WHAT THE TASK ASKS =
Reproduce the lines below verbatim. Pictures are to be omitted.

Dataset records:
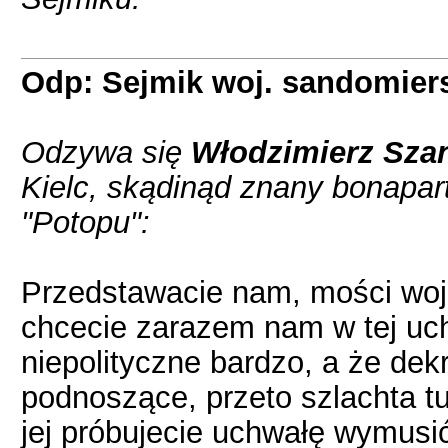
Odp: Sejmik woj. sandomier
Odzywa się
Włodzimierz Sza
Kielc, skądinąd znany bonapar
"Potopu":
Przedstawacie nam, mości woje
chcecie zarazem nam w tej uc
niepolityczne bardzo, a że de
podnoszące, przeto szlachta t
jej próbujecie uchwałę wymusi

RESPONSE AREA =
Odp: Sejmik woj. sandomier
Odzywa się
Włodzimierz Sza
Kielc, skądinąd znany bonapar
"Potopu":
Przedstawacie nam, mości woje
chcecie zarazem nam w tej uc
niepolityczne bardzo, a że de
podnoszące, przeto szlachta t
jej próbujecie uchwałę wymusi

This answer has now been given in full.